> ACTIVITY
Exactly the lines from the one containing "For the last" through the end of the entries, both ends included, are to be output.

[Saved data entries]
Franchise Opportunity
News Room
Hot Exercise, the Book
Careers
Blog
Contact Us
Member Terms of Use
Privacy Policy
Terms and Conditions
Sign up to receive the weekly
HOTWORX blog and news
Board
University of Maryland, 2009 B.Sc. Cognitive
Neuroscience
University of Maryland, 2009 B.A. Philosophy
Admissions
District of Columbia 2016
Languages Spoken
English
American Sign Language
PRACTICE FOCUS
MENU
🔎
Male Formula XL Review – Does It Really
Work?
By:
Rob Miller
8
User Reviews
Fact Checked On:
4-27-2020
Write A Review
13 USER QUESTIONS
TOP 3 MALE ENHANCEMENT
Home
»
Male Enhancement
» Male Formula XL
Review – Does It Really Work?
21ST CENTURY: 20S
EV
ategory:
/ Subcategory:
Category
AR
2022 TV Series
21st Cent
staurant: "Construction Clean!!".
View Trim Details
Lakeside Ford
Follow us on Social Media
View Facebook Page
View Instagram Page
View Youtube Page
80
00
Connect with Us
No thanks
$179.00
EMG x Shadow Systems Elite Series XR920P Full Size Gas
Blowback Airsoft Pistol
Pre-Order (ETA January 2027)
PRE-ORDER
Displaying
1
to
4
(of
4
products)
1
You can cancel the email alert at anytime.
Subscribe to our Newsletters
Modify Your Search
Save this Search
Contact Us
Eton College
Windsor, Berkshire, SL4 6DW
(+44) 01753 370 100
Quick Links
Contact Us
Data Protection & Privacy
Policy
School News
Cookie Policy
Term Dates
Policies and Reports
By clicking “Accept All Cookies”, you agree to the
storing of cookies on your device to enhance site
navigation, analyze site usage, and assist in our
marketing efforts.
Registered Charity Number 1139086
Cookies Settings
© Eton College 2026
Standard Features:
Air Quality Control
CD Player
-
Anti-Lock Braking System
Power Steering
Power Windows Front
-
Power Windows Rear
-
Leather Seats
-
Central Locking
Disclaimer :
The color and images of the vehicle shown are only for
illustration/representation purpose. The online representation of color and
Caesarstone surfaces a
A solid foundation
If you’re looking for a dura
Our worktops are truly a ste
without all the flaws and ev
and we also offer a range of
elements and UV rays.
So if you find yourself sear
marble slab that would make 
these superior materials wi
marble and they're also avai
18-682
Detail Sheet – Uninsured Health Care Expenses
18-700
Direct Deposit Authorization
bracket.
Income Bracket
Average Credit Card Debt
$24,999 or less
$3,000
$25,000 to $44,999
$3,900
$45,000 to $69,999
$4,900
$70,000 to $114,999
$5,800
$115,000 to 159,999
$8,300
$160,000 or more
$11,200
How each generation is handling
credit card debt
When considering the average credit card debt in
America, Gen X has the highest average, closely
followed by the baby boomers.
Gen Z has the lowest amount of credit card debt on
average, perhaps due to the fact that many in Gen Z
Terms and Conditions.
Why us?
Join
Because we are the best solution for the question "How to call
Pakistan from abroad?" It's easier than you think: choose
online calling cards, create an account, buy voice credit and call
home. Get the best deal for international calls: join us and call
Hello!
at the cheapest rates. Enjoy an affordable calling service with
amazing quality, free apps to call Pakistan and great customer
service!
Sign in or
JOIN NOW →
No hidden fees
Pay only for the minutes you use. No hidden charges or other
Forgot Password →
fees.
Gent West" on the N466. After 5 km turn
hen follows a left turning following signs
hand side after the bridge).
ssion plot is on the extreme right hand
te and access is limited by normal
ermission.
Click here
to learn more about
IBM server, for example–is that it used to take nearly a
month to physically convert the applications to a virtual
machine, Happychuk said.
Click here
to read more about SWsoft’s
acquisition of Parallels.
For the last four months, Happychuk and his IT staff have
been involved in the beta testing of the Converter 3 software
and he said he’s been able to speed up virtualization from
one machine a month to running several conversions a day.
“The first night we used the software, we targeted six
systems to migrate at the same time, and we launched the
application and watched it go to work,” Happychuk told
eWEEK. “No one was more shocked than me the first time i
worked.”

> ANSWER TO THIS PROBLEM
For the last four months, Happychuk and his IT staff have
been involved in the beta testing of the Converter 3 software
and he said he’s been able to speed up virtualization from
one machine a month to running several conversions a day.
“The first night we used the software, we targeted six
systems to migrate at the same time, and we launched the
application and watched it go to work,” Happychuk told
eWEEK. “No one was more shocked than me the first time i
worked.”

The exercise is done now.